Орман вдруг вспомнил о Цигеле, уже столько лет сидящем в тюрьме.
Обещал ему и давно, хотя время в тюрьме не имеет измерения, передать через его жену книгу Набокова «Приглашение на казнь». Надо бы это сделать.
Покой и тишина у моря погружали в приятную дремоту.
Хорош ли это знак на грани вступления в третье тысячелетие?
И тут хлынули в память воспоминания недавней поездки в Испанию на философский семинар.
Он, в шумном центре Мадрида, в тесной комнатке отеля Сан-Исидро, Святого Исидора. Постель занимала всю каморку с широким, во всю стену, застекленным окном-дверью на узкий, как щель, балкон, обремененный уймой цветных флагов.
Каморка зависала, как над пропастью, над узкой улочкой театров и баров, где с семи вечера начинался галдеж и колобродила уйма молодого народа.
И усиливалось это толпище к полночи – ревело, свистело, пело и пило, глушило и оглушало (то и дело раздавался звон разбиваемой вдребезги о стену бутылки) – до четырех-пяти утра.
Такого быстрого скопления возбужденной, захмелевшей от спиртного и жажды буянить толпы, и столь же быстрого ее рассасывания Орман в длящейся в эти часы реальности еще никогда не переживал.
И эта малая безмолвная каморка как бы провисала, окуналась в чадный водоворот гама, готового в следующий миг обернуться взрывом насилия, не раз потрясавшего Европу (а Испанию и Германию в тридцатые-сороковые) и готового в миг смести этот уголок покоя и кажущегося спасения, это гнездо бессилия, такое скудное и спесивое одновременно.
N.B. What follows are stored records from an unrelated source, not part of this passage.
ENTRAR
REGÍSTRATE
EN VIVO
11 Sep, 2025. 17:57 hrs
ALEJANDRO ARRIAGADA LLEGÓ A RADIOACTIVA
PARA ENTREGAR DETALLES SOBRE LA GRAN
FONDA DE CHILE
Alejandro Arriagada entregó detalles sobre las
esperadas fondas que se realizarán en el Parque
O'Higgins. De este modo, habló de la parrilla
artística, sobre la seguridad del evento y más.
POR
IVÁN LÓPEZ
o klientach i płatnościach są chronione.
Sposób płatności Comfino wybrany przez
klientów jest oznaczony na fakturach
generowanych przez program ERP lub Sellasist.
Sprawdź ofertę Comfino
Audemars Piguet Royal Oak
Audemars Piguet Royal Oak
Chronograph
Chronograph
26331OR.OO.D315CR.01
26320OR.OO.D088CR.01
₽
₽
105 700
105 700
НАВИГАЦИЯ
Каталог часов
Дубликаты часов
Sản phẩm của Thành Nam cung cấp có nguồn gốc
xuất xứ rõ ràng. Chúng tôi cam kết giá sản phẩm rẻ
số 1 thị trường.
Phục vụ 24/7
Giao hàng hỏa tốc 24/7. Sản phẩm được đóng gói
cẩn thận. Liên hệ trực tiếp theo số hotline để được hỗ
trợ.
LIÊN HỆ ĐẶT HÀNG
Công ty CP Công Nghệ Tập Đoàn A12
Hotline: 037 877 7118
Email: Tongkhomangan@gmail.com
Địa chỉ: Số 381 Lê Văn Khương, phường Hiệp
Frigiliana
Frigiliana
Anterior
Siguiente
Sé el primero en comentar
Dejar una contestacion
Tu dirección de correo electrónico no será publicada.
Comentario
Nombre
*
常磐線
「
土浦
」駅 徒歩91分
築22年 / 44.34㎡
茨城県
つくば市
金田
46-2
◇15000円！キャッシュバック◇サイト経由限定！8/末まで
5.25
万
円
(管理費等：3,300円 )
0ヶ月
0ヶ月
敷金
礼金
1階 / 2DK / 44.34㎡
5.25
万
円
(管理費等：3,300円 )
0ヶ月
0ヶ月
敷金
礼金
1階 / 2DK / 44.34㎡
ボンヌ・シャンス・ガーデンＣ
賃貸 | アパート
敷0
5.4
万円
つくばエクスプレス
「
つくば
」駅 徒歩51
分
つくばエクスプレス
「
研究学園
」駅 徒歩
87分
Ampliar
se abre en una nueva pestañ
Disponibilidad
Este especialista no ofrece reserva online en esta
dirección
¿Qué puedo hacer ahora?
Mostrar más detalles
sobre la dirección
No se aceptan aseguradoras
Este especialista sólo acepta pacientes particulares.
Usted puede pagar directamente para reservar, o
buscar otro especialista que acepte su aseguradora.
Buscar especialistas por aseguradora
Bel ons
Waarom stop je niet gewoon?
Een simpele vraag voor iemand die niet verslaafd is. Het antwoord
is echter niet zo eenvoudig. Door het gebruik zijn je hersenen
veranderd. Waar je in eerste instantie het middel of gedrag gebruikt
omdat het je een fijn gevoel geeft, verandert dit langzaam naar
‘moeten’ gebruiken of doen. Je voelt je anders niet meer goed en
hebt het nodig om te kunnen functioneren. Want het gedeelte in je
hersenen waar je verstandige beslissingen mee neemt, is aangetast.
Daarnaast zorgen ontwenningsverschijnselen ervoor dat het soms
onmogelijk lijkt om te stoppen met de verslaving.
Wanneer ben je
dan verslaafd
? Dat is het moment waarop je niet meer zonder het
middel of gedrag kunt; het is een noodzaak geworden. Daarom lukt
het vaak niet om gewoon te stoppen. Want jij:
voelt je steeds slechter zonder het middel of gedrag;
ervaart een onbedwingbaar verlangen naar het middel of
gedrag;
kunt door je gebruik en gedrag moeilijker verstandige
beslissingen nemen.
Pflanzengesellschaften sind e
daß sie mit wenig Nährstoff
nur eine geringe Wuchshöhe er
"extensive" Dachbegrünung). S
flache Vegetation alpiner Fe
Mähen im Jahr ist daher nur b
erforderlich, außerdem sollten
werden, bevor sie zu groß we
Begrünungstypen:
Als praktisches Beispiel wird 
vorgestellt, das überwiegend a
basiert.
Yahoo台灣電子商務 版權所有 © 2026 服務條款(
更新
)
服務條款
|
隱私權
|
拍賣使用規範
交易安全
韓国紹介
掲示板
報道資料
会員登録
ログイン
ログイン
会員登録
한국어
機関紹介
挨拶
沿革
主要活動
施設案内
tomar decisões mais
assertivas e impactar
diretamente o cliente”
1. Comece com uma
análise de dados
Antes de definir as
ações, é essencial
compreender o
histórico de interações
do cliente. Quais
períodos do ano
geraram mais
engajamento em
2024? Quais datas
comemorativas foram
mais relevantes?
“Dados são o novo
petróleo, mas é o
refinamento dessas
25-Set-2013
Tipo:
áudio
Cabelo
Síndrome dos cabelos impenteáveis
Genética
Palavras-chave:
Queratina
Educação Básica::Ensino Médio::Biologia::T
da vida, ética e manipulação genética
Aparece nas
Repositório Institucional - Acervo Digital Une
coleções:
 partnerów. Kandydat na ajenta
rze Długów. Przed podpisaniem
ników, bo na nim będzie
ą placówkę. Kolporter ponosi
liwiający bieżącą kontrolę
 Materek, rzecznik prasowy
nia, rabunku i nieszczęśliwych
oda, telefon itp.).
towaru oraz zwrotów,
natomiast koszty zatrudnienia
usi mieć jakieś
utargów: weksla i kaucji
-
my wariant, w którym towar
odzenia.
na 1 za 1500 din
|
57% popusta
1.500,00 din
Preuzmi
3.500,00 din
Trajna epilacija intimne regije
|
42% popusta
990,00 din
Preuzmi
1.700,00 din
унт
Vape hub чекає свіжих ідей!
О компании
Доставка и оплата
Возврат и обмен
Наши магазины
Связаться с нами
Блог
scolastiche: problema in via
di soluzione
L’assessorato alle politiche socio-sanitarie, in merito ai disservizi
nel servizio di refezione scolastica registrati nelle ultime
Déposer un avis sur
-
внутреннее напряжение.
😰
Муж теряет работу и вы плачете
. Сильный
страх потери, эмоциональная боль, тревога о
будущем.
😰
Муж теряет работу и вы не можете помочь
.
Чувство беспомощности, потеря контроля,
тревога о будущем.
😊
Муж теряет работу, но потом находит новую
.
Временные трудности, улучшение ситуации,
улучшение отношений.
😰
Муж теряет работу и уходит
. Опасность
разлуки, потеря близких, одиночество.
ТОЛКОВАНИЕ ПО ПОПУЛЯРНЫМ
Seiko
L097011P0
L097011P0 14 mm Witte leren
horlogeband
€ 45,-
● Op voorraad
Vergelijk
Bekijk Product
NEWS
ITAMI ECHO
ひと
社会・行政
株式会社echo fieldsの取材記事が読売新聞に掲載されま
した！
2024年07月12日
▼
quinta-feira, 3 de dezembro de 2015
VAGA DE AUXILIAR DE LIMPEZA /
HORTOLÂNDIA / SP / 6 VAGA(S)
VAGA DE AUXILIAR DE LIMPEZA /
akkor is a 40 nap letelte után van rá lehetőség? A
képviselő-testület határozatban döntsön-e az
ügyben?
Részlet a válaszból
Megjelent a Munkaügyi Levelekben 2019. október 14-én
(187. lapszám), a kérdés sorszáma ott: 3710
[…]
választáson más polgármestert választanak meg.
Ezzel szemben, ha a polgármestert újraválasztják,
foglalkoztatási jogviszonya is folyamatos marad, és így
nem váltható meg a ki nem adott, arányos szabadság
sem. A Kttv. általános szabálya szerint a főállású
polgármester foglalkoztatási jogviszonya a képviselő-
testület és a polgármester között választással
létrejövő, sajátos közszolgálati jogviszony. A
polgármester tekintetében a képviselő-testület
Первые дни этот гвалт вторгался в сон Ормана, казалось, неизвестно откуда, охватывал какой-то запретной страстью страха.
Звон разбитого стекла вызывал смертельный озноб «хрустальной ночи», улюлюканье оборачивалось прикладами охранников, бьющими в спину в узком проходе между двумя высокими ограждениями из колючей проволоки по дороге в «печь огненную».
С трудом, преодолевая удушье, вырвавшись из паутины сна, весь в холодном поту, Орман вскочил с постели.
До утра стоял у окна, сомнамбулически привязанный к этому шуму и звериному дыханию алкоголизированной человеческой массы, поднимающемуся к небу спертым запахом, смешанным с запашком гниющих десен и непереваренной пищи.
Затем, опустошенный, как и опустевшая улочка, выходил в нее, напоминавшую место после сражения. Осколки бутылок, груды билетов, газет, реклам, оберток, сметали темнокожие уборщики в одинаковых угрюмо-серых робах, вероятно, форме уборщиков муниципалитета Мадрида.
Он был одиноким и затерявшимся на улочке, в кафе, где два расторопных парня готовили ему кофе. Одиноким, но... выжившим. В течение дня, проходя мимо совсем близкого к гостинице дома, где жил Сервантес, посещая музеи, он как бы отходил, отмокал, возвращался в знакомое ему и так влекущее к себе культурное пространство, но каждый раз очередная ночь смывала этот слой, прокладывала жизнь, как сэндвич в «Макдоналдсе», этим варварски клокочущим кратером толпы.
Ничего не изменилось на этом континенте, думал Орман.
Гостиницу эту ему заказали до приезда. И в первые дни он пытался найти другую, но все были переполнены, и он внезапно понял, что это судьба: именно эта каморка открыла ему то, чего бы не могла открыть шикарная гостиница «Капитоль» на Гран-Виа, где он уже однажды был одни сутки пролетом из Барселоны.
И вокруг этого уже нестираемого и неотменимого впечатления, подобного мрачному, черному или полосатому, столбу хаоса, измеряющему время континента, как километровый измеряет его пространство, выстраивались все поездки-странствия Ормана по Европе.
Рафинированный слой архитектуры, скульптуры, живописи, философии, культуры еще более усугублял таящиеся под ним звериные инстинкты, подпитываемые проникающими сюда исподволь и в открытую толпами азиатов, главным образом, мусульман. Они уже не стеснялись во время намаза снимать обувь, сверкая намазанными или замазанными грязью пятками в самых сакральных местах современной Европы – у парламента или знаменитого собора.
Впервые, оказавшись в Риме в семьдесят девятом году, в дни, когда советские войска вошли в Афганистан, а иранцы захватили в заложники дипломатов американского посольства в Тегеране, Орман был потрясен, увидев у колонны Траяна высоко поднятый зад мусульманина и дырку в носке на его пятке. Рядом явно добропорядочный христианин держал на поводке собаку, которая, подняв ногу, орошала портик форума Траяна.
Как сказал Катилина «О, времена, о, нравы!»